The smoking rates will show the stagnation among young adults, who smoked intermittently and did not consider themselves tobacco addicted. After the exposure to media message about lung age, people with the lower level of addiction are more likely to quit after 12 months of intervention. Thus, approximately 15% of regular smokers and 24% of non-regular smokers will quit after a year of intervention program. The overall quit rates will reach 14% and 7% in the treatment and control group, respectively.
The primary means of measuring the efficacy of intervention program is to ask those who have participated whether they quitted smoking, and if so, what affected their decision-making. For this purpose, a questionnaire will be developed to measure a range of smoking behavior. A proportion of participants who achieve positive results immediately, following the intervention program, will relapse. Therefore, it would be appropriate to measure the impact immediately and three months after the intervention. The comparative experiment will help to best determine the impact of the program. Hence, both intervention and control groups will be interrogated to verify the intervention results.

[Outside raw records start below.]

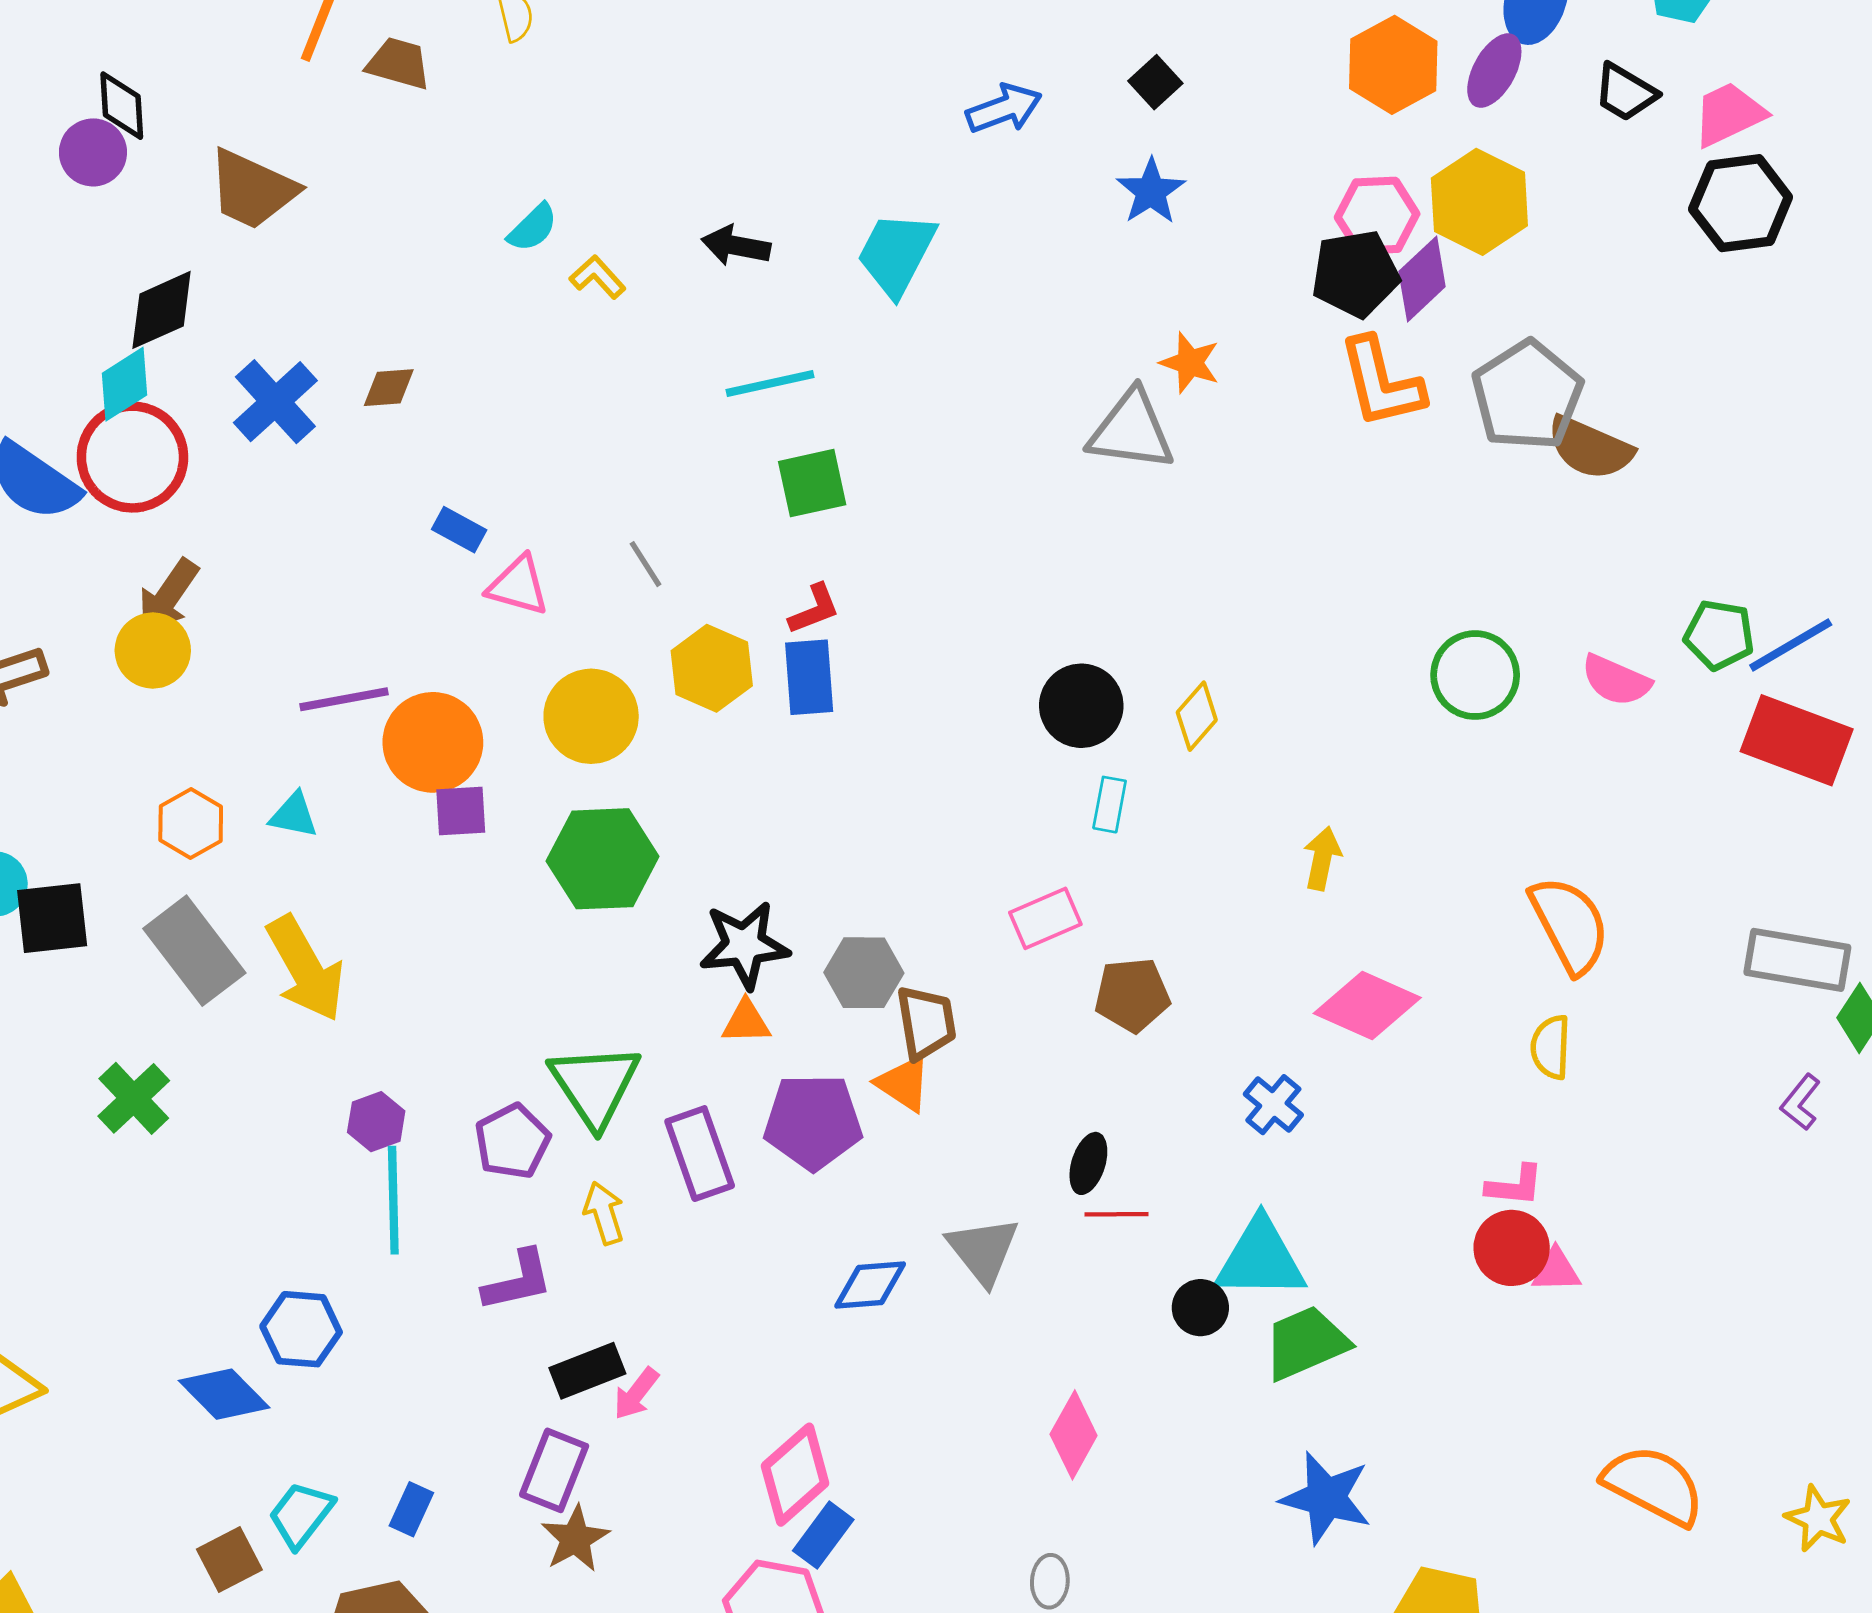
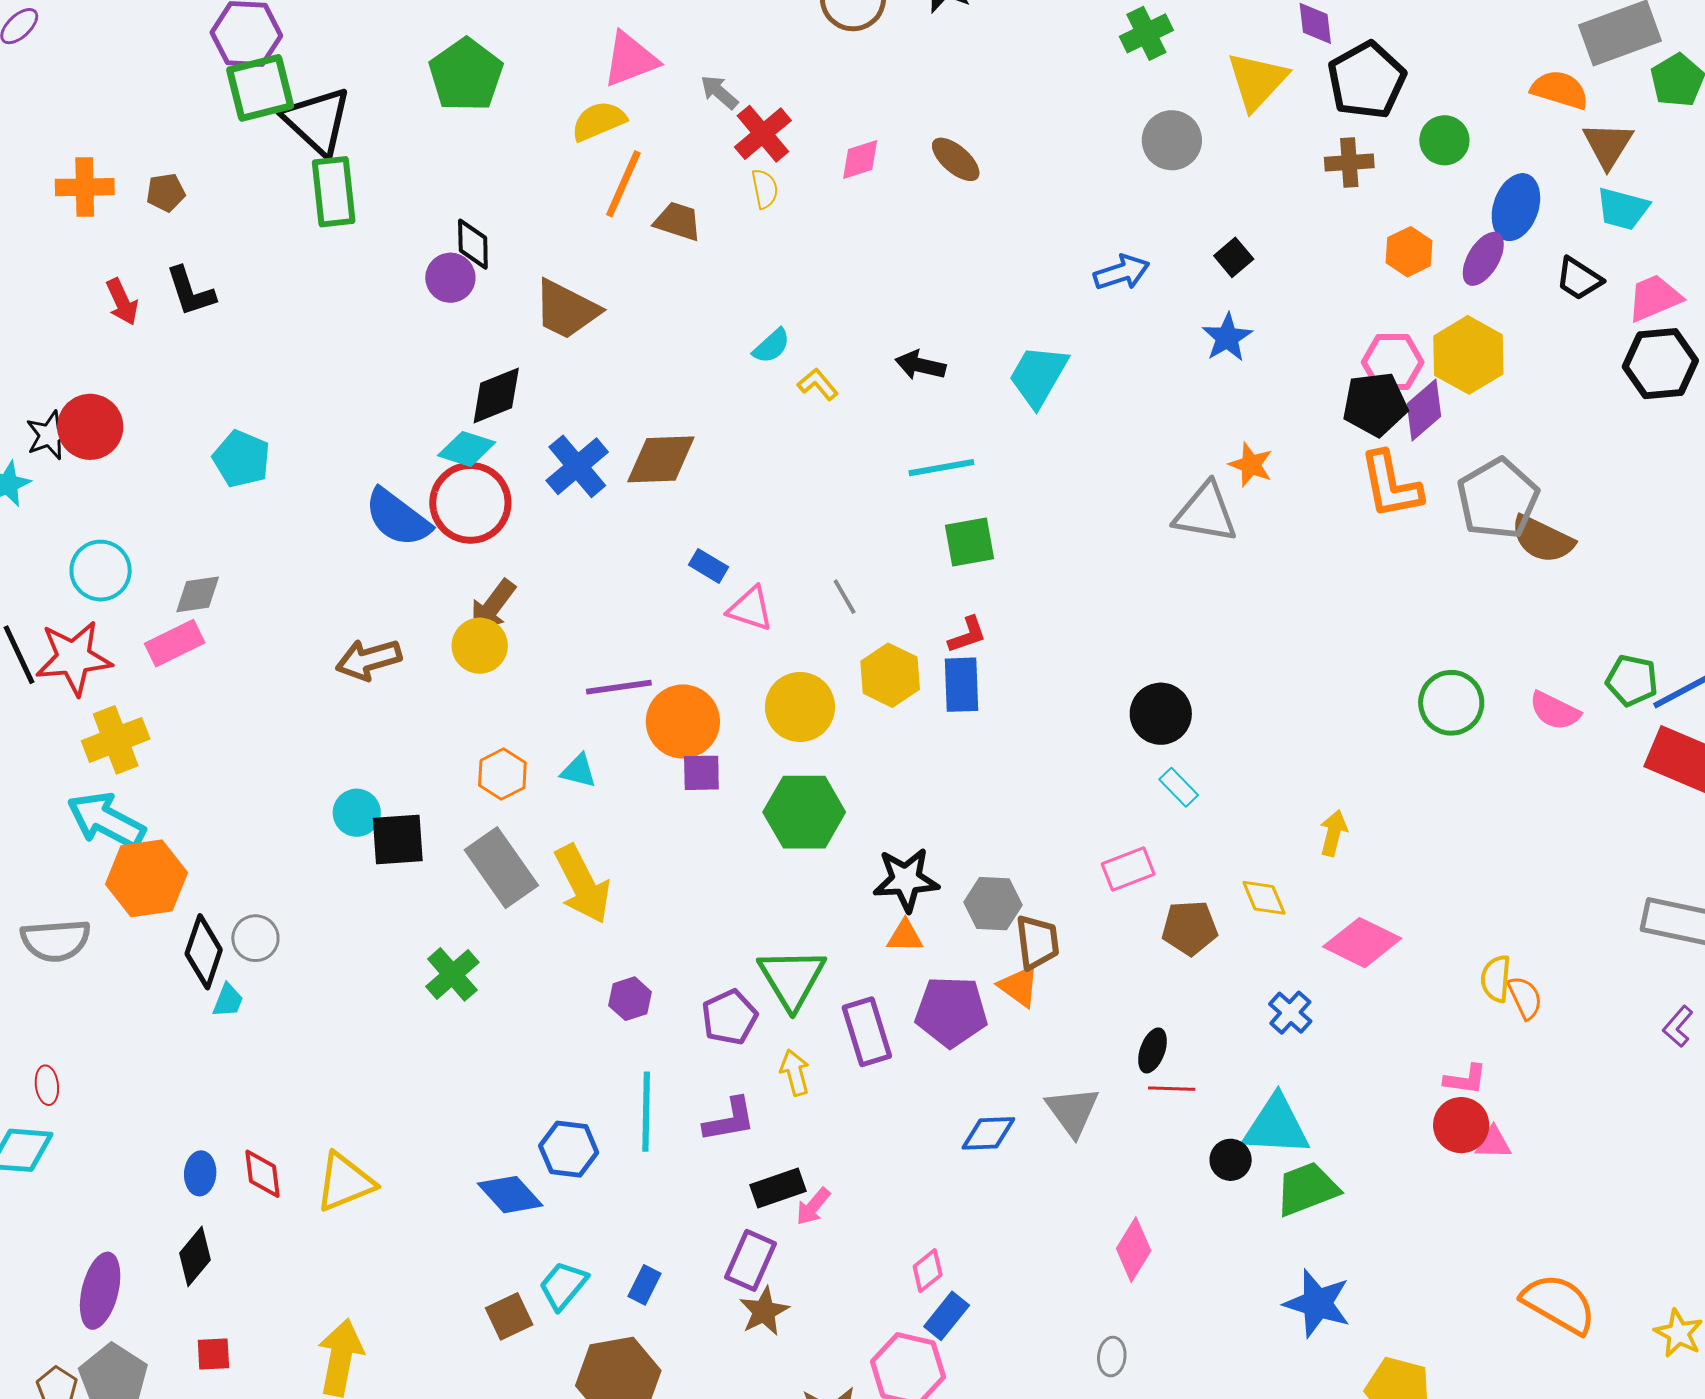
orange hexagon: (1393, 65) -> (1409, 252), size x0.7
cyan diamond: (124, 384) -> (467, 449), turned 48
brown diamond: (389, 388) -> (661, 459), size x1.8
yellow diamond: (1197, 716) -> (1264, 898), moved, turned -66
cyan rectangle: (1110, 805) -> (1179, 787), turned -57
orange semicircle: (1570, 925) -> (1525, 998), moved, size x0.6
cyan line: (393, 1200) -> (646, 1112), moved
pink diamond: (795, 1475) -> (928, 1271), size x0.6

The present health promotion proposal has showed that it is easier for young adults to quit, as their smoking experience is potentially modest. However, while very few of them try to quit, many tend to relapse. In such a way, it is medically critical to implement the social change approach, such as an anti-smoking advertisement. The suggested intervention campaign will positively affect young adults by highlighting the benefits of quitting, as well as health hazards of daily smoking.